◆ **WORK REQUEST**
Wherever an image appears in the data, omit it and copy all the remaining text word for word.

◆ **DATA RECORDS**
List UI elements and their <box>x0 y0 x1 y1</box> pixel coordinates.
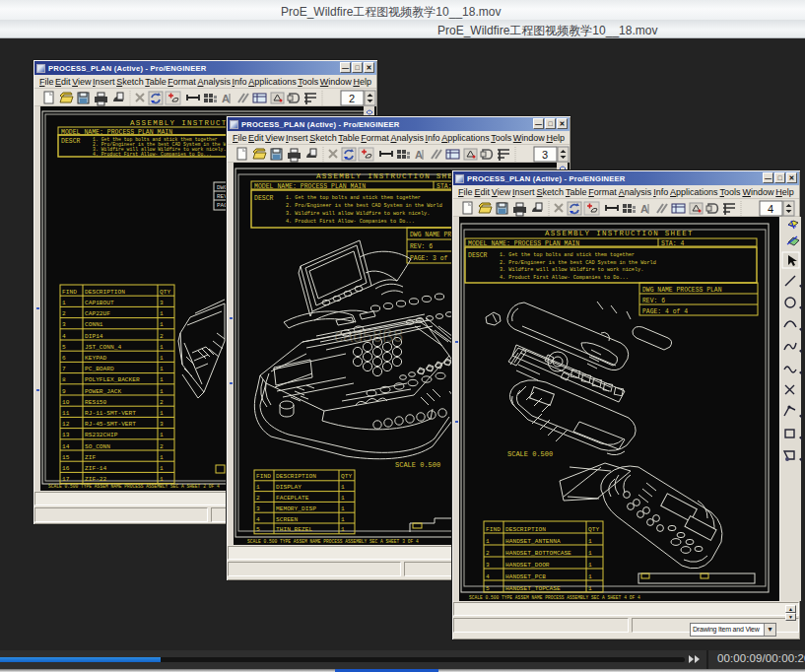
svg-text:ASSEMBLY INSTRUCTION SHEET: ASSEMBLY INSTRUCTION SHEET <box>316 172 465 180</box>
svg-text:2: 2 <box>62 310 66 317</box>
svg-text:3. Wildfire will allow Wildfir: 3. Wildfire will allow Wildfire to work … <box>500 267 643 273</box>
svg-text:SCALE 0.500 TYPE ASSEM NAME: SCALE 0.500 TYPE ASSEM NAME PROCESS ASSE… <box>469 595 640 600</box>
svg-text:DESCR: DESCR <box>254 195 274 202</box>
svg-text:2: 2 <box>486 550 490 557</box>
svg-text:2: 2 <box>349 93 355 104</box>
svg-text:8: 8 <box>62 376 66 383</box>
svg-text:A: A <box>640 203 648 215</box>
svg-text:ZIF: ZIF <box>85 454 96 461</box>
svg-text:3: 3 <box>256 505 260 512</box>
svg-text:CAP1BOUT: CAP1BOUT <box>85 300 114 306</box>
svg-text:3: 3 <box>62 321 66 328</box>
svg-text:CONN1: CONN1 <box>85 321 103 328</box>
svg-text:4. Product First Allow- Compan: 4. Product First Allow- Companies to Do.… <box>286 219 415 225</box>
svg-text:15: 15 <box>62 454 70 461</box>
svg-text:PC_BOARD: PC_BOARD <box>85 366 114 372</box>
svg-text:HANDSET_TOPCASE: HANDSET_TOPCASE <box>505 585 561 592</box>
svg-text:RES150: RES150 <box>85 399 107 406</box>
svg-text:RS232CHIP: RS232CHIP <box>85 432 118 438</box>
svg-text:12: 12 <box>62 421 70 428</box>
svg-text:1: 1 <box>341 505 345 512</box>
svg-text:QTY: QTY <box>341 473 352 480</box>
svg-text:1: 1 <box>588 550 592 557</box>
svg-text:4: 4 <box>256 516 260 523</box>
svg-text:1: 1 <box>160 476 164 483</box>
svg-text:5: 5 <box>256 526 260 533</box>
svg-text:A: A <box>415 149 423 161</box>
svg-text:3: 3 <box>486 562 490 569</box>
svg-text:3. Wildfire will allow Wildfir: 3. Wildfire will allow Wildfire to work … <box>286 211 430 217</box>
svg-text:6: 6 <box>62 355 66 362</box>
svg-text:1: 1 <box>256 484 260 491</box>
svg-text:1: 1 <box>160 344 164 351</box>
svg-text:CAP22UF: CAP22UF <box>85 310 110 317</box>
svg-text:HANDSET_PCB: HANDSET_PCB <box>505 573 546 580</box>
svg-text:2: 2 <box>256 495 260 502</box>
svg-text:STA: 4: STA: 4 <box>661 240 685 247</box>
svg-text:MODEL NAME: PROCESS PLAN MAIN: MODEL NAME: PROCESS PLAN MAIN <box>468 240 579 247</box>
svg-text:HANDSET_BOTTOMCASE: HANDSET_BOTTOMCASE <box>505 550 571 557</box>
svg-text:RJ-45-SMT-VERT: RJ-45-SMT-VERT <box>85 421 136 428</box>
svg-text:1: 1 <box>341 495 345 502</box>
svg-text:1: 1 <box>160 366 164 372</box>
svg-text:REV: 6: REV: 6 <box>410 243 433 250</box>
svg-text:REV: 6: REV: 6 <box>642 298 665 304</box>
svg-text:1: 1 <box>341 526 345 533</box>
svg-text:POWER_JACK: POWER_JACK <box>85 388 121 395</box>
svg-text:4. Product First Allow- Compan: 4. Product First Allow- Companies to Do.… <box>93 152 212 157</box>
svg-text:DISPLAY: DISPLAY <box>276 484 302 491</box>
svg-text:FIND: FIND <box>256 473 271 480</box>
svg-text:SCALE 0.500: SCALE 0.500 <box>507 450 553 458</box>
svg-text:1: 1 <box>160 376 164 383</box>
svg-text:16: 16 <box>62 465 70 472</box>
svg-text:7: 7 <box>62 366 66 372</box>
svg-text:4: 4 <box>768 203 773 215</box>
svg-text:1: 1 <box>160 355 164 362</box>
svg-text:2: 2 <box>160 399 164 406</box>
svg-text:1: 1 <box>160 321 164 328</box>
svg-text:2: 2 <box>160 333 164 340</box>
svg-text:HANDSET_DOOR: HANDSET_DOOR <box>505 562 550 569</box>
svg-text:1: 1 <box>588 573 592 580</box>
svg-text:1: 1 <box>160 410 164 417</box>
svg-text:17: 17 <box>62 476 70 483</box>
svg-text:4: 4 <box>486 573 490 580</box>
svg-text:QTY: QTY <box>160 289 170 296</box>
svg-text:SO_CONN: SO_CONN <box>85 443 110 450</box>
svg-text:10: 10 <box>62 399 70 406</box>
svg-text:1: 1 <box>160 432 164 438</box>
svg-text:1: 1 <box>62 300 66 306</box>
svg-text:1: 1 <box>588 538 592 545</box>
svg-text:THIN_BEZEL: THIN_BEZEL <box>276 526 312 533</box>
svg-text:DESCR: DESCR <box>468 252 488 259</box>
svg-text:14: 14 <box>62 443 70 450</box>
svg-text:RJ-11-SMT-VERT: RJ-11-SMT-VERT <box>85 410 136 417</box>
svg-text:9: 9 <box>62 388 66 395</box>
svg-text:SCALE 0.500: SCALE 0.500 <box>395 461 440 469</box>
svg-text:5: 5 <box>486 585 490 592</box>
svg-text:ASSEMBLY INSTRUCTION SHEET: ASSEMBLY INSTRUCTION SHEET <box>545 230 694 237</box>
svg-text:1: 1 <box>160 310 164 317</box>
svg-text:MODEL NAME: PROCESS PLAN MAIN: MODEL NAME: PROCESS PLAN MAIN <box>254 183 366 190</box>
svg-text:2. Pro/Engineer is the best CA: 2. Pro/Engineer is the best CAD System i… <box>500 260 656 266</box>
svg-text:PAGE: 4 of 4: PAGE: 4 of 4 <box>642 308 688 315</box>
svg-text:DWG NAME PROCESS PLAN: DWG NAME PROCESS PLAN <box>642 287 722 294</box>
svg-text:11: 11 <box>62 410 70 417</box>
svg-text:SCREEN: SCREEN <box>276 516 299 523</box>
svg-text:1: 1 <box>341 516 345 523</box>
svg-text:5: 5 <box>62 344 66 351</box>
svg-text:FIND: FIND <box>62 289 77 296</box>
svg-text:3: 3 <box>160 421 164 428</box>
svg-text:1: 1 <box>160 454 164 461</box>
svg-text:DESCRIPTION: DESCRIPTION <box>85 289 125 296</box>
svg-text:1: 1 <box>160 465 164 472</box>
svg-text:ZIF-22: ZIF-22 <box>85 476 107 483</box>
svg-text:DESCR: DESCR <box>61 138 81 145</box>
svg-text:1: 1 <box>588 585 592 592</box>
svg-text:KEYPAD: KEYPAD <box>85 355 107 362</box>
svg-text:PAGE: 3 of 4: PAGE: 3 of 4 <box>410 255 455 262</box>
svg-text:1: 1 <box>486 538 490 545</box>
svg-text:13: 13 <box>62 432 70 438</box>
svg-text:1: 1 <box>341 484 345 491</box>
svg-text:1. Get the top bolts and stick: 1. Get the top bolts and stick them toge… <box>500 252 635 258</box>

◆ **OUTPUT**
List UI elements and their <box>x0 y0 x1 y1</box> pixel coordinates.
svg-text:ASSEMBLY INSTRUCTION SHEET: ASSEMBLY INSTRUCTION SHEET <box>316 172 465 180</box>
svg-text:2: 2 <box>62 310 66 317</box>
svg-text:3. Wildfire will allow Wildfir: 3. Wildfire will allow Wildfire to work … <box>500 267 643 273</box>
svg-text:SCALE 0.500 TYPE ASSEM NAME: SCALE 0.500 TYPE ASSEM NAME PROCESS ASSE… <box>469 595 640 600</box>
svg-text:DESCR: DESCR <box>254 195 274 202</box>
svg-text:2: 2 <box>486 550 490 557</box>
svg-text:2: 2 <box>349 93 355 104</box>
svg-text:8: 8 <box>62 376 66 383</box>
svg-text:A: A <box>640 203 648 215</box>
svg-text:ZIF: ZIF <box>85 454 96 461</box>
svg-text:3: 3 <box>256 505 260 512</box>
svg-text:CAP1BOUT: CAP1BOUT <box>85 300 114 306</box>
svg-text:3: 3 <box>62 321 66 328</box>
svg-text:CONN1: CONN1 <box>85 321 103 328</box>
svg-text:4. Product First Allow- Compan: 4. Product First Allow- Companies to Do.… <box>286 219 415 225</box>
svg-text:15: 15 <box>62 454 70 461</box>
svg-text:PC_BOARD: PC_BOARD <box>85 366 114 372</box>
svg-text:HANDSET_TOPCASE: HANDSET_TOPCASE <box>505 585 561 592</box>
svg-text:RES150: RES150 <box>85 399 107 406</box>
svg-text:RS232CHIP: RS232CHIP <box>85 432 118 438</box>
svg-text:12: 12 <box>62 421 70 428</box>
svg-text:1: 1 <box>341 505 345 512</box>
svg-text:QTY: QTY <box>341 473 352 480</box>
svg-text:1: 1 <box>588 550 592 557</box>
svg-text:4: 4 <box>256 516 260 523</box>
svg-text:1: 1 <box>160 476 164 483</box>
svg-text:5: 5 <box>256 526 260 533</box>
svg-text:A: A <box>415 149 423 161</box>
svg-text:3: 3 <box>486 562 490 569</box>
svg-text:3. Wildfire will allow Wildfir: 3. Wildfire will allow Wildfire to work … <box>286 211 430 217</box>
svg-text:6: 6 <box>62 355 66 362</box>
svg-text:1: 1 <box>256 484 260 491</box>
svg-text:1: 1 <box>160 344 164 351</box>
svg-text:CAP22UF: CAP22UF <box>85 310 110 317</box>
svg-text:HANDSET_PCB: HANDSET_PCB <box>505 573 546 580</box>
svg-text:2: 2 <box>256 495 260 502</box>
svg-text:STA: 4: STA: 4 <box>661 240 685 247</box>
svg-text:MODEL NAME: PROCESS PLAN MAIN: MODEL NAME: PROCESS PLAN MAIN <box>468 240 579 247</box>
svg-text:HANDSET_BOTTOMCASE: HANDSET_BOTTOMCASE <box>505 550 571 557</box>
svg-text:RJ-45-SMT-VERT: RJ-45-SMT-VERT <box>85 421 136 428</box>
svg-text:1: 1 <box>341 495 345 502</box>
svg-text:1: 1 <box>160 366 164 372</box>
svg-text:REV: 6: REV: 6 <box>410 243 433 250</box>
svg-text:REV: 6: REV: 6 <box>642 298 665 304</box>
svg-text:1: 1 <box>341 526 345 533</box>
svg-text:POWER_JACK: POWER_JACK <box>85 388 121 395</box>
svg-text:4. Product First Allow- Compan: 4. Product First Allow- Companies to Do.… <box>93 152 212 157</box>
svg-text:DISPLAY: DISPLAY <box>276 484 302 491</box>
svg-text:FIND: FIND <box>256 473 271 480</box>
svg-text:SCALE 0.500: SCALE 0.500 <box>507 450 553 458</box>
svg-text:1: 1 <box>160 376 164 383</box>
svg-text:16: 16 <box>62 465 70 472</box>
svg-text:7: 7 <box>62 366 66 372</box>
svg-text:4: 4 <box>768 203 773 215</box>
svg-text:1: 1 <box>160 355 164 362</box>
svg-text:2: 2 <box>160 399 164 406</box>
svg-text:1: 1 <box>160 321 164 328</box>
svg-text:2: 2 <box>160 333 164 340</box>
svg-text:HANDSET_DOOR: HANDSET_DOOR <box>505 562 550 569</box>
svg-text:1: 1 <box>588 573 592 580</box>
svg-text:1: 1 <box>160 410 164 417</box>
svg-text:17: 17 <box>62 476 70 483</box>
svg-text:4: 4 <box>486 573 490 580</box>
svg-text:QTY: QTY <box>160 289 170 296</box>
svg-text:SO_CONN: SO_CONN <box>85 443 110 450</box>
svg-text:10: 10 <box>62 399 70 406</box>
svg-text:1: 1 <box>160 432 164 438</box>
svg-text:1: 1 <box>62 300 66 306</box>
svg-text:1: 1 <box>588 538 592 545</box>
svg-text:THIN_BEZEL: THIN_BEZEL <box>276 526 312 533</box>
svg-text:DESCR: DESCR <box>468 252 488 259</box>
svg-text:14: 14 <box>62 443 70 450</box>
svg-text:RJ-11-SMT-VERT: RJ-11-SMT-VERT <box>85 410 136 417</box>
svg-text:9: 9 <box>62 388 66 395</box>
svg-text:SCALE 0.500: SCALE 0.500 <box>395 461 440 469</box>
svg-text:5: 5 <box>486 585 490 592</box>
svg-text:ASSEMBLY INSTRUCTION SHEET: ASSEMBLY INSTRUCTION SHEET <box>545 230 694 237</box>
svg-text:1: 1 <box>160 310 164 317</box>
svg-text:MODEL NAME: PROCESS PLAN MAIN: MODEL NAME: PROCESS PLAN MAIN <box>254 183 366 190</box>
svg-text:2. Pro/Engineer is the best CA: 2. Pro/Engineer is the best CAD System i… <box>500 260 656 266</box>
svg-text:PAGE: 4 of 4: PAGE: 4 of 4 <box>642 308 688 315</box>
svg-text:DWG NAME PROCESS PLAN: DWG NAME PROCESS PLAN <box>642 287 722 294</box>
svg-text:11: 11 <box>62 410 70 417</box>
svg-text:SCREEN: SCREEN <box>276 516 299 523</box>
svg-text:1: 1 <box>341 516 345 523</box>
svg-text:5: 5 <box>62 344 66 351</box>
svg-text:FIND: FIND <box>62 289 77 296</box>
svg-text:3: 3 <box>160 421 164 428</box>
svg-text:1: 1 <box>160 454 164 461</box>
svg-text:DESCRIPTION: DESCRIPTION <box>85 289 125 296</box>
svg-text:1: 1 <box>160 465 164 472</box>
svg-text:ZIF-22: ZIF-22 <box>85 476 107 483</box>
svg-text:DESCR: DESCR <box>61 138 81 145</box>
svg-text:1: 1 <box>588 585 592 592</box>
svg-text:KEYPAD: KEYPAD <box>85 355 107 362</box>
svg-text:PAGE: 3 of 4: PAGE: 3 of 4 <box>410 255 455 262</box>
svg-text:1: 1 <box>486 538 490 545</box>
svg-text:13: 13 <box>62 432 70 438</box>
svg-text:1: 1 <box>341 484 345 491</box>
svg-text:1. Get the top bolts and stick: 1. Get the top bolts and stick them toge… <box>500 252 635 258</box>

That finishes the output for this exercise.